Deborah Duerbeck Parr holds an M.S. in Art Conservation from the Winterthur/University of Delaware Program in Art Conservation, where she studied the conservation of wood and paintings. Prior to that, she earned a B.A. in History with minors in Chemistry and Studio Art from Notre Dame of Maryland University. As a graduate student, she interned at the Winterthur Museum and at the Bayou Bend Collection of the Museum of Fine Arts, Houston, and then completed a Kress Fellowship at the Winterthur Museum. She has conducted an extensive technical study on the materials and techniques of John and Hugh Finlay, prominent makers of painted furniture in Baltimore, and has researched the causes and treatment of flaking paint and japanning on wood.

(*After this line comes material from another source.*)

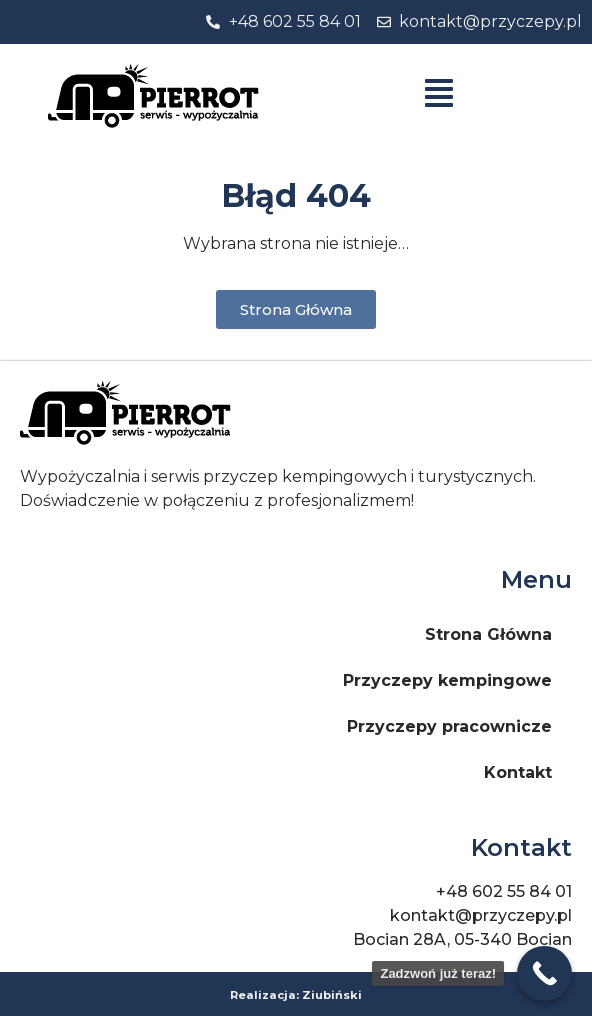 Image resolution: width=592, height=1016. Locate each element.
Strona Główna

At the National Air and Space Museum, Parr draws on her background in History and Material Culture while caring for the objects and paintings in the Museum's eclectic collection.
Selected Presentations
Deconstructed to Reconstructed: The Conservation Process in the Treatment of a Sporting Screen, The National Sporting Library and Museum, Middleburg, VA, 2019.
Please Don't Sit on the Art: Issues in the Conservation of Painted Furniture, InSIGHT Symposium, Homewood House Museum, Baltimore, MD, 2011.
The Conservation of Painted Furniture, Baltimore Painted Furniture at Hampton Symposium, Historic Hampton, Inc., 1999.
Poly (2-ethyl-2 Oxazoline) as a New Conservation Adhesive: Three Case Histories, Painted Wood: History and Conservation (J. Paul Getty Trust, 1998), with R. Wolbers and M. McGinn.
Ethics in the Treatment of a Pair of Gilded and White Chairs, ICOM furniture working group, August 24, 1993.
A Preliminary Investigation of the Causes of Flaking on Japanned Wooden Objects, Conservation Science Symposium, Winterthur Museum, May 1992.